Allen Curnow (born June 17, 1911, Timaru, New Zealand—died September 23, 2001, Auckland) was one of the major modern poets of New Zealand.
The son of an Anglican clergyman, Curnow briefly attended Canterbury College before simultaneously studying theology at the College of St. John the Evangelist in Auckland and attending Auckland University College of the University of New Zealand (later University of Auckland). During that time he began publishing poetry in student journals. In 1933 his first book of poems, Valley of Decision, was issued by Auckland University College’s Student’s Association Press. Though Curnow sat for theological examinations that year, in 1934 he decided against ordination. He published Three Poems in 1935.
During the 1930s and ’40s Curnow worked as a journalist in Christchurch, New Zealand, and briefly (1949) in London. In 1935 he began reporting for the Christchurch The Press, and two years later he started writing light satirical verse for the paper (under the pseudonym Whim Wham). His Whim Wham pieces later appeared in The New Zealand Herald as well. He taught English at the University of Auckland from 1951 to 1976, and he earned a doctorate in literature there in 1966.
Some of Curnow’s early poems were inspired by a personal religious crisis that took place during his studies for the ministry. Other early poems tend toward political or social satire. As his work matured, Curnow’s verse centred more on New Zealand, especially on its history. He sought the broader significance and universal metaphor in both personal and historical events and attempted to articulate a national literary character. Notable collections from this period include Enemies: Poems 1934–36 (1937), Not in Narrow Seas (1939), Island & Time (1941), and Sailing or Drowning (1943). Curnow edited the widely read A Book of New Zealand Verse 1923–45 (1945; rev. ed., 1951), a collection of writing by New Zealanders in which he identified a number of distinctive national themes as New Zealand progressed beyond a strictly colonial identity; it was the first serious study of New Zealand poetry.

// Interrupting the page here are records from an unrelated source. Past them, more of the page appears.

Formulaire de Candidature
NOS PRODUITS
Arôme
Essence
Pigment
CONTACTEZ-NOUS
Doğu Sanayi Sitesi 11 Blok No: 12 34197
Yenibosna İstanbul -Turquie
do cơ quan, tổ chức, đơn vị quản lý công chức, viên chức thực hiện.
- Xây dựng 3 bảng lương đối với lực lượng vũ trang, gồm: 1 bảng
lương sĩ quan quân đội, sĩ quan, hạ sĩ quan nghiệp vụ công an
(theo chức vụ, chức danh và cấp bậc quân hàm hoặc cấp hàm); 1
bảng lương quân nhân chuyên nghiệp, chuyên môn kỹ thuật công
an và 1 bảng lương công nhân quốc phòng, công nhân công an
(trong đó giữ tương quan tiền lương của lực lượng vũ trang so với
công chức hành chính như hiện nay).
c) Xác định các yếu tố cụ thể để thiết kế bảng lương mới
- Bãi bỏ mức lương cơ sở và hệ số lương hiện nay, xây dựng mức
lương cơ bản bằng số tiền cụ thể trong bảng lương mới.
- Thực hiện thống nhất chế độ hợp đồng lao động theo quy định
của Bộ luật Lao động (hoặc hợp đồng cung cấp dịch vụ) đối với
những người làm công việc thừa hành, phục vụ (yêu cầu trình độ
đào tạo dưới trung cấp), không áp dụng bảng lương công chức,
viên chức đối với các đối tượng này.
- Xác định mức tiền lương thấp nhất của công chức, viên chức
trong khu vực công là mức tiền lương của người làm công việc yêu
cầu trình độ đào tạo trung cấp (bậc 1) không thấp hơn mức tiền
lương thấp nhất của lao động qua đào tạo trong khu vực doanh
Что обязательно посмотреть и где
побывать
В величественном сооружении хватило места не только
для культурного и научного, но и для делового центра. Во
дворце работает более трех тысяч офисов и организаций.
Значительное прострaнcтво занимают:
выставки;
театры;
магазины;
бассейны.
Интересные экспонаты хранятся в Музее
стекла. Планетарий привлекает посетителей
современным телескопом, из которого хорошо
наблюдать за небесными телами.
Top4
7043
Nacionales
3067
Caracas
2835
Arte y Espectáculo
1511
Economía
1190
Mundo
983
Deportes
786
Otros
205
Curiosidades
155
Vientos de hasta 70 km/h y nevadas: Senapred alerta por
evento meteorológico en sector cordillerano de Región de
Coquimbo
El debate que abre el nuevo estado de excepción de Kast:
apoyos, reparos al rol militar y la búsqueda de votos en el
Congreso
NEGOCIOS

More-personal verse was interspersed in the poems collected in Jack Without Magic (1946), At Dead Low Water and Sonnets (1949), and Poems 1949–1957 (1957). Curnow also edited The Penguin Book of New Zealand Verse (1960). His selections for that volume came under fire from younger poets—such as James K. Baxter, Alistair Campbell, and Louis Johnson—who objected to what they perceived as a dated and attenuated nationalistic emphasis. Curnow’s later collections include A Small Room with Large Windows (1962), Trees, Effigies, Moving Objects (1972), You Will Know When You Get There: Poems 1979–81 (1982), Selected Poems, 1940–1989 (1990), and The Bells of St. Babel’s (2001). The verse that he wrote as Whim Wham was collected in, among other volumes, Whim Wham’s New Zealand: The Best of Whim Wham 1937–1988 (2005). Curnow also wrote a number of plays.
In 1986 Curnow was made Commander of the Order of the British Empire (CBE), and in 1989 he received the Queen’s Gold Medal for Poetry. He was appointed to the Order of New Zealand in 1990.